Google unveils enterprise Cloud Services Platform – AI, on-premise options
Diane Greene, CEO Google Cloud

Google unveils enterprise Cloud Services Platform – AI, on-premise options

Picture three American muscle cars parked in the enterprise driveway. One, the largest vehicle, carries the badge ‘AWS’, the second ‘Microsoft Azure’, and the third ‘Google’. But closer inspection of the third car reveals a shiny new badge that says ‘Google Cloud Services Platform’.

As of today, these are the three leading options for organisations that want to start driving off premise and into the cloud – still a much bigger enterprise opportunity than many people realise after years of cloud hype and hybrid solutions, given that 95 percent of data still resides on premise.

The hood has been up on the Google car for a couple of years, but Google’s Cloud Next conference, which kicked off yesterday in San Francisco at a revamped Moscone Centre, slammed the bonnet shut and revved up the engine to launch the Google Cloud Services Platform as a new enterprise-focused suite.

The analogy may be clumsy, but it is how one Google customer, Target CIO Mike McNamara, said he sees the cloud technology landscape: three performance cars in a straight enterprise race into the cloud. And Target, of course, chose Google; indeed, McNarama’s presence onstage had a clear message for delegates: Google is enterprise ready.

In fact, McNamara was wrong: it’s a four-car race, with IBM also on the driveway, with its focus on enterprise-grade cognitive services. Canalys research from February this year gives Amazon a 32 percent share of the global cloud infrastructure market, Microsoft 14 percent, Google eight percent, and IBM four percent.

Google on premise

But for many organisations, the cloud isn’t always about going off premise or into public clouds; many enterprises choose hybrid solutions, as they mix legacy technologies with on-demand services, ramping them up or dialling them down to meet the peaks and troughs of the market: the key PR narrative of the past 10 years.

So the launch of Google’s Cloud Services Platform last night wasn’t the only headline: Google is also offering its services as an on-premise solution for the first time, via its open-source Kubernetes project. The Cloud Services Platform sees Google offering businesses an integrated set of cloud services that can either be deployed in Google’s cloud, or on premise with an offering called GKE On-Prem.

Among the drivers behind this mix-and-match approach will be AI and machine learning, which enterprise customers will be able to access as cloud services while managing their workloads on premise.

Google Cloud CEO Diane Greene said that “security is the number one worry, and AI is the number one opportunity” for CIOs. (Watch highlights from Greene’s keynote presentation in the video at the foot of this page.)

But as the rise of dedicated on-premise AI hardware demonstrates, for many large organisations the future of applying AI and ML to massive data sets is more likely to be on premise than in the cloud, so Google is establishing a base in both environments for the first time.

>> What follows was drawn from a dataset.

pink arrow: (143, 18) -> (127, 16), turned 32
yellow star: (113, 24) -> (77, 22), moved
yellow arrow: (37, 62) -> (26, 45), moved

Google enters the call centre market

Also in the packaged solutions mix is Google’s new Contact Center AI, revealing that Google is serious about entering the customer help desk and call centre space via its Duplex AI and Assistant solutions – to which Google is adding more workplace-centred functions.

Contact Center AI sees Google partnering with contact centre specialists, such as Genesys, to provide a solution that offers AI assistance to human agents  – “human-centered AI,” in the words of Fei-Fei Li, chief scientist at Google Cloud AI.

The emphasis on people shows that Google is following the lead of Microsoft and IBM in positioning its AI offerings as complementary services – tools that augment human abilities rather than replace them.

Google is also entering the HR and human capital management space with another enterprise cloud offering, Talent Solution, which uses deep learning to improve talent acquisition – a smart talent search, in effect.

Meanwhile, Google is adding new capabilities to its AutoML function, which uses machine learning to build ML models from custom datasets.

Internet of Business says

While Google’s core business remains driven by advertising revenues, cloud was the rising star in Alphabet’s Q2 financial results, published on Monday night – parallel to the rise of another Web services business, AWS, at Amazon.

That AI and ML will be the key for many organisations entering the cloud with hybrid solutions or ventures is clear, with the vast mass of data that is not yet in the cloud an obvious future revenue generator for Google, Amazon, Microsoft, IBM, and other enterprise cloud players.

But there remains a big problem, as well as a big opportunity: customers’ strong desire to rush into AI for the wrong reasons – tactically to save money, rather than as a long-term strategic bet to improve the user experience for their customers.

This mismatch between what vendors and researchers believe they are creating – cognitive services to augment and complement human abilities – and what many enterprises believe they are getting – a new form of outsourcing to enable them to slash costs and headcount – will provide the main tension in the enterprise technology market over the next 20 years.